"Dengan menerapkan asas praduga tak bersalah dan berdasarkan keterangan yang telah dikeluarkan aparat penegak hukum, Ukrida memutuskan memberikan sanksi sementara yaitu skorsing kepada Saudara MFA," kata Rektor Ukrida Wani Devita Gunardi, melalui keterangan tertulis, Jumat, 8 Januari 2021.
Wani mengakui salah satu tersangka pemalsuan surat hasil PCR berinisial MFA merupakan mahasiswa aktif di kampusnya. Ia menegaskan, aksi dan tindakan MFA murni dilakukan atas nama pribadi dan di luar sepengetahuan Ukrida. Pada dasarnya, kata dia, tindakan tersebut bertentangan dengan nilai-nilai yang dijunjung tinggi di Ukrida.
"Ukrida sebagai insitusi pendidikan selalu menekankan pentingnya kejujuran, integritas dan kebenaran sebagai bagian dari kode etik mahasiswa," ungkapnya.
Ia mengatakan, sebagai mahasiswa, MFA tidak mempunyai hak dan kompetensi untuk menuliskan/menghasilkan administrasi medis, seperti resep, hasil lab, dan lain-lain. Ukrida sangat menyayangkan aksi MFA yang telah melanggar tata tertib dan kode etik mahasiswa.
"Dan berharap kejadian ini menjadi pelajaran berharga baginya dan bagi semua orang yang sedang menempuh pendidikan," ujarnya.
Ukrida akan mengikuti perkembangan kasus MFA hingga memiliki keputusan hukum yang tetap. Setelah ada kepastian hukum, Ukrida akan memberikan sanksi tegas. "Sampai sanksi yang terberat (drop out) sesuai ketentuan yang berlaku di Ukrida," tegas Wani.
Sebelumnya, Polda Metro Jaya menangkap tiga pemuda pemalsu surat hasil tes PCR, MHA, 21; EAD, 22; dan MAIS, 21. Ketiganya berstatus mahasiswa.
"MHA mahasiswa kedokteran yang masih berpendidikan di salah satu universitas," kata Kabid Humas Polda Metro Jaya Kombes Yusri Yunus di Mapolda Metro Jaya, Jakarta Selatan, Kamis, 7 Januari 2021.

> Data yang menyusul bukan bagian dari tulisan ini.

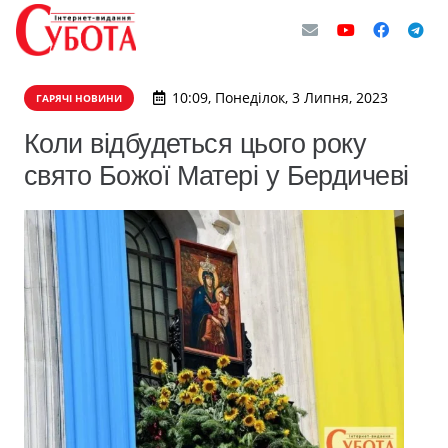
10:09, Понеділок, 3 Липня, 2023
ГАРЯЧІ НОВИНИ
Коли відбудеться цього року
свято Божої Матері у Бердичеві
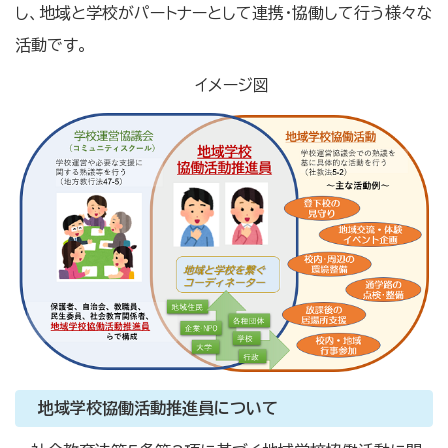
し、地域と学校がパートナーとして連携・協働して行う様々な
活動です。
イメージ図
地域学校協働活動推進員について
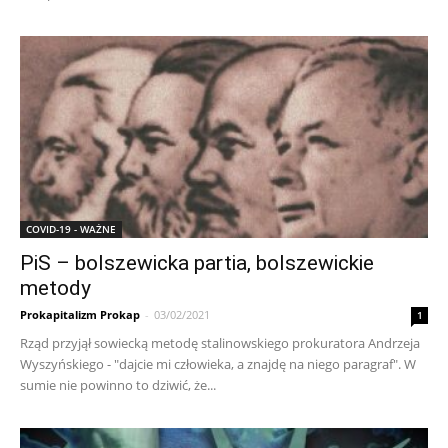
COVID-19 - WAŻNE
PiS – bolszewicka partia, bolszewickie
metody
Prokapitalizm Prokap
-
03/02/2021
1
Rząd przyjął sowiecką metodę stalinowskiego prokuratora Andrzeja
Wyszyńskiego - "dajcie mi człowieka, a znajdę na niego paragraf". W
sumie nie powinno to dziwić, że...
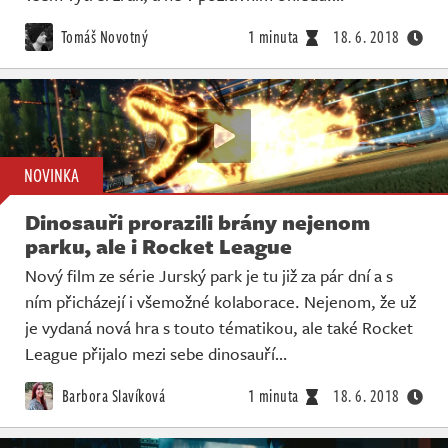
Živě
Tomáš Novotný
1 minuta
18. 6. 2018
NOVINKA
Dinosauři prorazili brány nejenom
parku, ale i Rocket League
Nový film ze série Jurský park je tu již za pár dní a s
ním přicházejí i všemožné kolaborace. Nejenom, že už
je vydaná nová hra s touto tématikou, ale také Rocket
League přijalo mezi sebe dinosauří…
Barbora Slavíková
1 minuta
18. 6. 2018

Baca: Pemalsu Surat Hasil PCR Berstatus Mahasiswa
Ketiganya ditangkap di lokasi berbeda. MHA diringkus di Bandung, Jawa Barat; EAD di Jakarta; dan MAIS di Bali.
Ketiga tersangka dikenakan Pasal 32 juncto Pasal 48 Undang-Undang Nomor 11 Tahun 2008 tentang Informasi dan Transaksi Elektronik (ITE), dengan ancaman paling lama 10 tahun penjara. Kemudian, Pasal 35 juncto Pasal 51 ayat 1 Undang-Undang Nomor 11 Tahun 2008 tentang ITE, dengan ancaman 12 tahun penjara.
Terakhir, Pasal 263 KUHP tentang Tindak Pidana Pemalsuan Surat. Dengam ancaman maksimal enam tahun penjara.